Oil Prices Extend Longest Decline Since March
Oil prices slumped Tuesday in the latest sign that the recent rally in crude prices may have peaked.
The U.S. oil benchmark has slid for five straight sessions, the longest losing streak since mid-March. Though prices are still up more than 30% from a near six-year low reached in March, the benchmark has fallen 5.7% in the last five sessions.
Light, sweet crude for June delivery settled down $2.17, or 3.7%, to $57.26 a barrel on the New York Mercantile Exchange. The June contract expired at settlement Tuesday. The more actively traded July contract settled down $2.25, or 3.7%, at $57.99 a barrel.
Brent crude, the global benchmark, settled down $2.25, or 3.4%, at $64.02 a barrel on the ICE Futures Europe exchange.
"Today's hard selloff...should prove to be the beginning of a major price decline," said energy-advisory firm Ritterbusch & Associates in a note.
A stronger dollar has been a key driver of the oil market in recent days, analysts said. Oil is traded in dollars and becomes more expensive for buyers holding other currencies when the greenback strengthens. The Wall Street Journal Dollar Index, which tracks the dollar against a basket of other major currencies, recently rose 0.9%.
Additionally, market participants have warned that the global crude market is still too oversupplied to sustain U.S. prices above about $60 a barrel.
U.S. production has held largely flat this year despite large spending cuts and a pullback in drilling.

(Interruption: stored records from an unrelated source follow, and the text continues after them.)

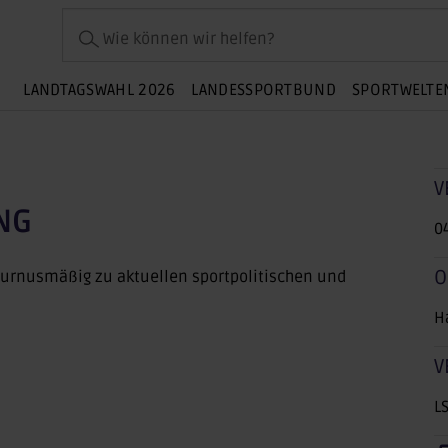
Wie können wir helfen?
LANDTAGSWAHL 2026
LANDESSPORTBUND
SPORTWELTE
V
NG
0
O
turnusmäßig zu aktuellen sportpolitischen und
H
V
L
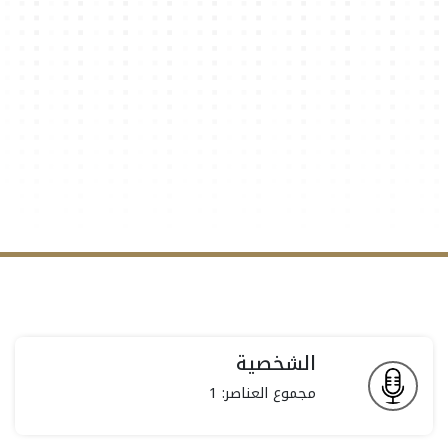
الشخصية
مجموع العناصر: 1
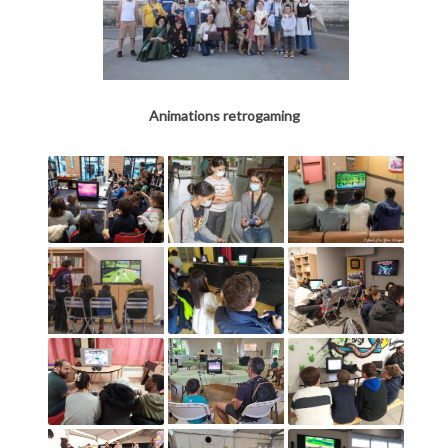
Animations retrogaming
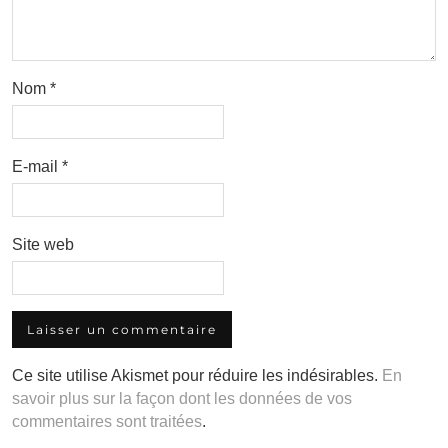
Nom
*
E-mail
*
Site web
Ce site utilise Akismet pour réduire les indésirables.
En
savoir plus sur la façon dont les données de vos
commentaires sont traitées
.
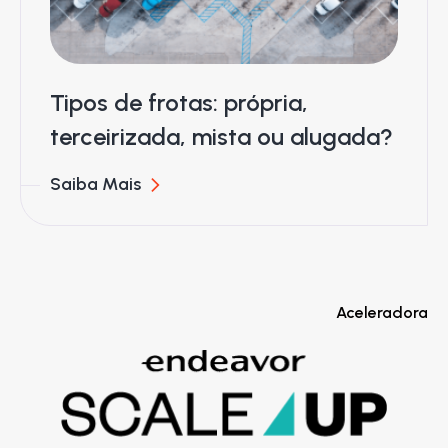
Tipos de frotas: própria,
terceirizada, mista ou alugada?
Saiba Mais
Aceleradora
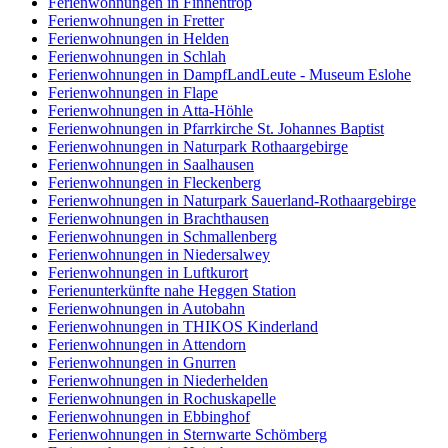
Ferienwohnungen in Finnentrop
Ferienwohnungen in Fretter
Ferienwohnungen in Helden
Ferienwohnungen in Schlah
Ferienwohnungen in DampfLandLeute - Museum Eslohe
Ferienwohnungen in Flape
Ferienwohnungen in Atta-Höhle
Ferienwohnungen in Pfarrkirche St. Johannes Baptist
Ferienwohnungen in Naturpark Rothaargebirge
Ferienwohnungen in Saalhausen
Ferienwohnungen in Fleckenberg
Ferienwohnungen in Naturpark Sauerland-Rothaargebirge
Ferienwohnungen in Brachthausen
Ferienwohnungen in Schmallenberg
Ferienwohnungen in Niedersalwey
Ferienwohnungen in Luftkurort
Ferienunterkünfte nahe Heggen Station
Ferienwohnungen in Autobahn
Ferienwohnungen in THIKOS Kinderland
Ferienwohnungen in Attendorn
Ferienwohnungen in Gnurren
Ferienwohnungen in Niederhelden
Ferienwohnungen in Rochuskapelle
Ferienwohnungen in Ebbinghof
Ferienwohnungen in Sternwarte Schömberg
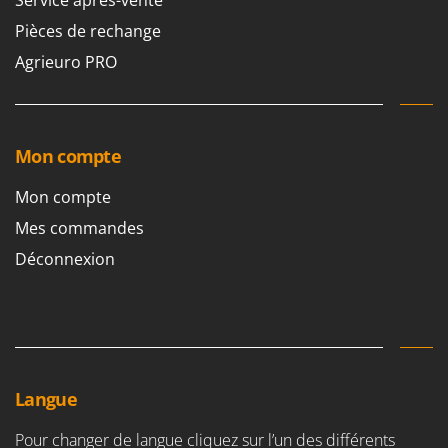
Pièces de rechange
Agrieuro PRO
Mon compte
Mon compte
Mes commandes
Déconnexion
Langue
Pour changer de langue cliquez sur l’un des différents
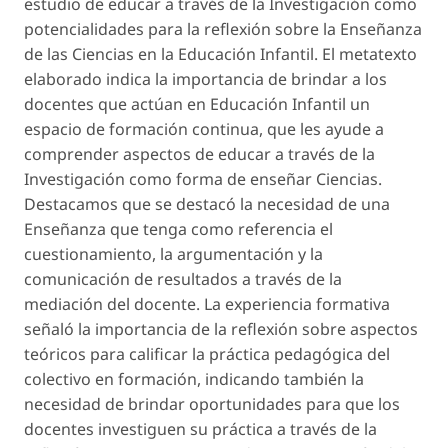
estudio de educar a través de la Investigación como
potencialidades para la reflexión sobre la Enseñanza
de las Ciencias en la Educación Infantil. El metatexto
elaborado indica la importancia de brindar a los
docentes que actúan en Educación Infantil un
espacio de formación continua, que les ayude a
comprender aspectos de educar a través de la
Investigación como forma de enseñar Ciencias.
Destacamos que se destacó la necesidad de una
Enseñanza que tenga como referencia el
cuestionamiento, la argumentación y la
comunicación de resultados a través de la
mediación del docente. La experiencia formativa
señaló la importancia de la reflexión sobre aspectos
teóricos para calificar la práctica pedagógica del
colectivo en formación, indicando también la
necesidad de brindar oportunidades para que los
docentes investiguen su práctica a través de la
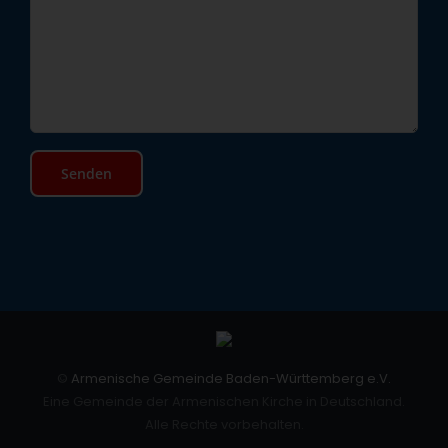
©
Armenische Gemeinde Baden-Württemberg e.V.
Eine Gemeinde der Armenischen Kirche in Deutschland.
Alle Rechte vorbehalten.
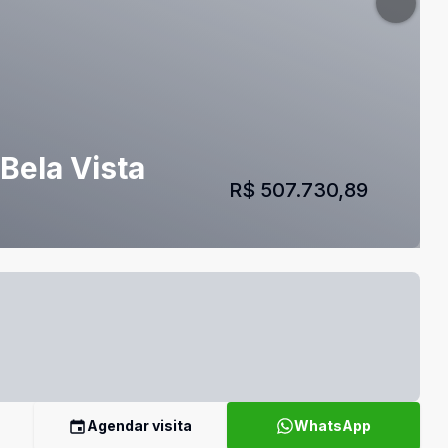
Bela Vista
R$ 507.730,89
Agendar visita
WhatsApp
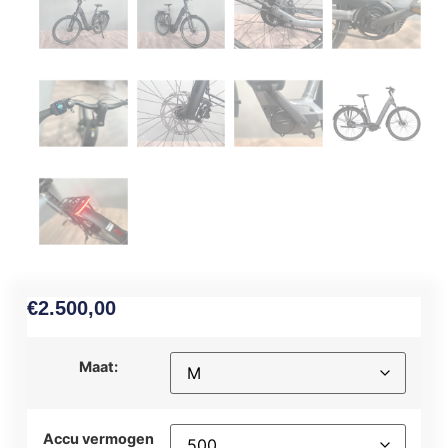
€
2.500,00
Maat:
Accu vermogen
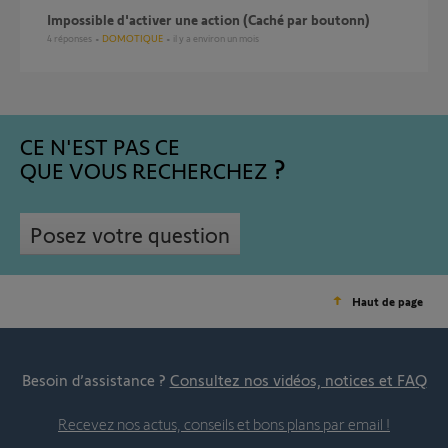
Impossible d'activer une action (Caché par boutonn)
4
réponses
DOMOTIQUE
il y a environ un mois
CE N'EST PAS CE
QUE VOUS RECHERCHEZ
Posez votre question
Haut de page
Besoin d’assistance ?
Consultez nos vidéos, notices et FAQ
Recevez nos actus, conseils et bons plans par email !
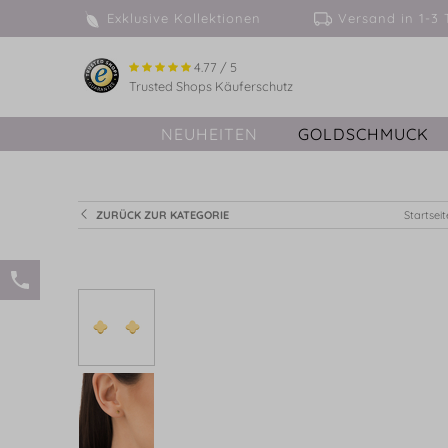
Exklusive Kollektionen
Versand in 
4.77 / 5
Trusted Shops Käuferschutz
NEUHEITEN
GOLDSCHMUCK
ZURÜCK ZUR KATEGORIE
Startseit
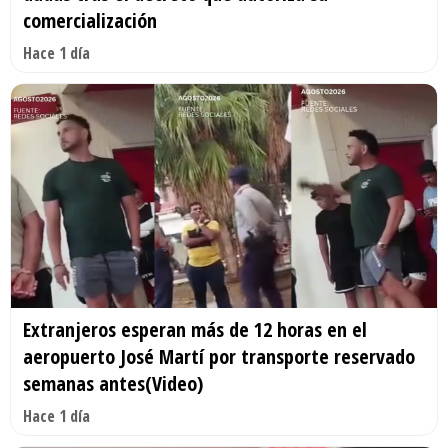
comercialización
Hace 1 día
Extranjeros esperan más de 12 horas en el
aeropuerto José Martí por transporte reservado
semanas antes(Video)
Hace 1 día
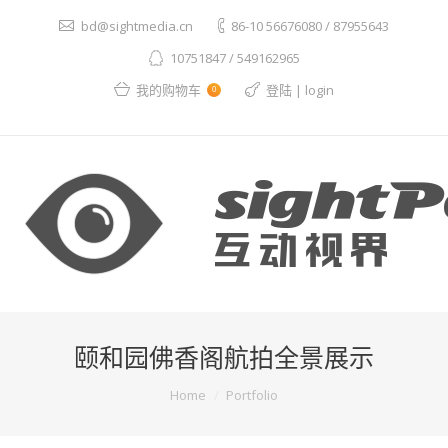
bd@sightmedia.cn
86-10 56676080 / 87955643
10751847 / 549162965
我的购物车
登陆 | login
0
颐和园佛香阁航拍全景展示
You are here:
Home
Portfolio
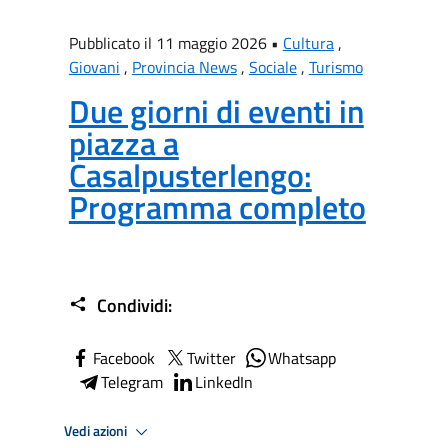
Pubblicato il 11 maggio 2026 •
Cultura
,
Giovani
,
Provincia News
,
Sociale
,
Turismo
Due giorni di eventi in
piazza a
Casalpusterlengo:
Programma completo
Condividi:
Facebook
Twitter
Whatsapp
Telegram
LinkedIn
Vedi azioni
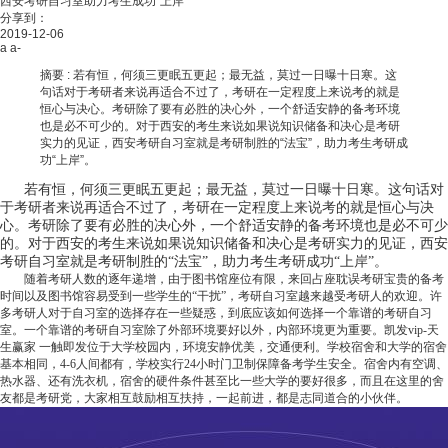
西安考研自习室助力考生成功“上岸”
分享到：
2019-12-06
a
a-
摘要 :
若有恒，何须三更眠五更起；最无益，莫过一日曝十日寒。这
句话对于考研者来说再适合不过了，考研在一定程度上来说考的就是
恒心与决心。考研除了要有必胜的决心外，一个舒适安静的备考环境
也是必不可少的。对于西安的考生来说如果说知识储备和决心是考研
实力的见证，西安考研自习室就是考研制胜的“法宝”，助力考生考研成
功“上岸”。
若有恒，何须三更眠五更起；最无益，莫过一日曝十日寒。这句话对
于考研者来说再适合不过了，考研在一定程度上来说考的就是恒心与决
心。考研除了要有必胜的决心外，一个舒适安静的备考环境也是必不可少
的。对于西安的考生来说如果说知识储备和决心是考研实力的见证，西安
考研自习室就是考研制胜的“法宝”，助力考生考研成功“上岸”。
随着考研人数的逐年递增，由于图书馆座位有限，来回占座耽误考研宝贵的备考
时间以及图书馆容易受到一些学生的“干扰”，考研自习室越来越受考研人的欢迎。许
多考研人对于自习室的选择存在一些疑惑，到底应该如何选择一个靠谱的考研自习
室。一个靠谱的考研自习室除了外部环境要好以外，内部环境更为重要。
凯发vip-天
生赢家 一触即发
位于大学校园内，环境安静优美，交通便利。学校宿舍和大学的宿舍
基本相同，4-6人间都有，学校实行24小时门卫制保障备考学生安全。宿舍内有空调、
热水器、还有洗衣机，宿舍的硬件条件甚至比一些大学的要好很多，而且在这里的舍
友都是考研党，大家相互鼓励相互扶持，一起前进，都是志同道合的小伙伴。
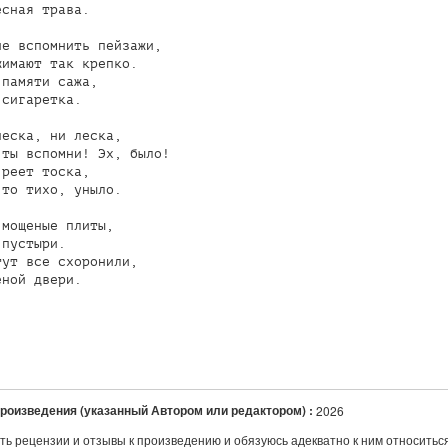
сная трава.

е вспомнить пейзажи,

имают так крепко.

памяти сажа,

сигаретка.

еска, ни леска,

ты вспомни! Эх, было!

реет тоска,

то тихо, уныло.

мощеные плиты,

пустыри.

ут все схоронили,

ной двери.

.
произведения (указанный Автором или редактором) :
2026
ть рецензии и отзывы к произведению и обязуюсь адекватно к ним относитьс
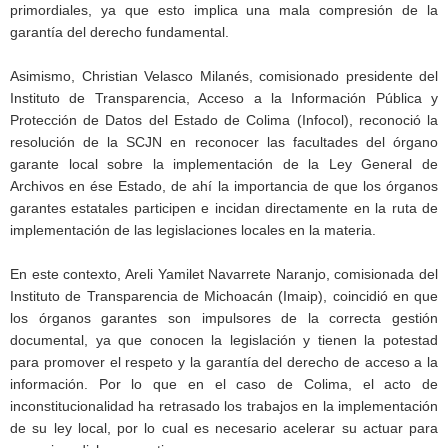
primordiales, ya que esto implica una mala compresión de la
garantía del derecho fundamental.
Asimismo, Christian Velasco Milanés, comisionado presidente del
Instituto de Transparencia, Acceso a la Información Pública y
Protección de Datos del Estado de Colima (Infocol), reconoció la
resolución de la SCJN en reconocer las facultades del órgano
garante local sobre la implementación de la Ley General de
Archivos en ése Estado, de ahí la importancia de que los órganos
garantes estatales participen e incidan directamente en la ruta de
implementación de las legislaciones locales en la materia.
En este contexto, Areli Yamilet Navarrete Naranjo, comisionada del
Instituto de Transparencia de Michoacán (Imaip), coincidió en que
los órganos garantes son impulsores de la correcta gestión
documental, ya que conocen la legislación y tienen la potestad
para promover el respeto y la garantía del derecho de acceso a la
información. Por lo que en el caso de Colima, el acto de
inconstitucionalidad ha retrasado los trabajos en la implementación
de su ley local, por lo cual es necesario acelerar su actuar para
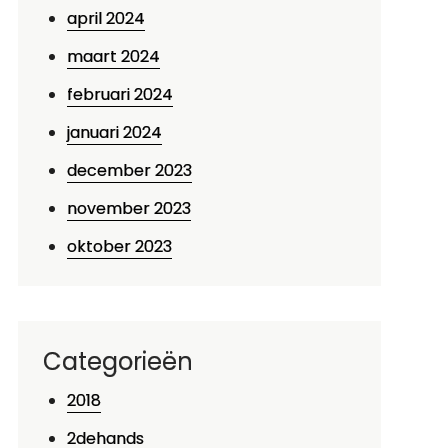
april 2024
maart 2024
februari 2024
januari 2024
december 2023
november 2023
oktober 2023
Categorieën
2018
2dehands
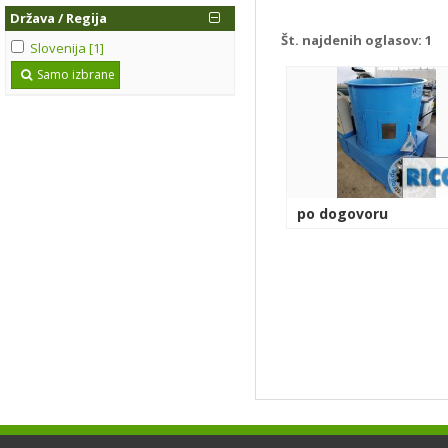
Država / Regija
Št. najdenih oglasov:
1
Slovenija [1]
Samo izbrane
po dogovoru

If prices hold above $60 a barrel, analysts and traders say, shale-oil producers will be able to maintain their current production levels or even increase output, adding to the global glut of crude.
"Every time we get closer to, or just above, $60, we sort of revert pretty quickly," said John Saucer, analyst at Mobius Risk Group. "There's a reasonable amount of companies that can make pretty good internal rates of return with...prices in the low to mid-60s."
The rally in oil prices in recent weeks, spurred by rising demand, investor appetite for crude and geopolitical concerns, caught many market watchers off-guard.
Citigroup Inc., which has been one of the most bearish voices in the oil market, on Tuesday raised its average price forecasts for 2015 to $63 a barrel for Brent and $56 a barrel for the U.S. benchmark. However, the bank's analysts maintained that the recent factors that drove prices higher were unlikely to last.
"Oil prices have risen too fast too quickly," the bank said. "We think crude prices will likely need to trade lower at some point in 2015."
Market participants are waiting for weekly U.S. inventory data to be released from the U.S. Energy Information Administration on Wednesday. Analysts surveyed by The Wall Street Journal expect the agency to report that crude inventories fell by 1.1 million barrels in the week ended May 15, while gasoline stockpiles rose by 300,000 barrels and supplies of distillates, including heating oil and diesel fuel, rose by 100,000 barrels.
The American Petroleum Institute, an industry group, is scheduled to release its inventory data for the same period later Tuesday.
Gasoline futures settled down 4.61 cents, or 2.3%, to $1.9950 a gallon. Diesel futures fell 5.76 cents, or 2.9%, to $1.9292 a gallon.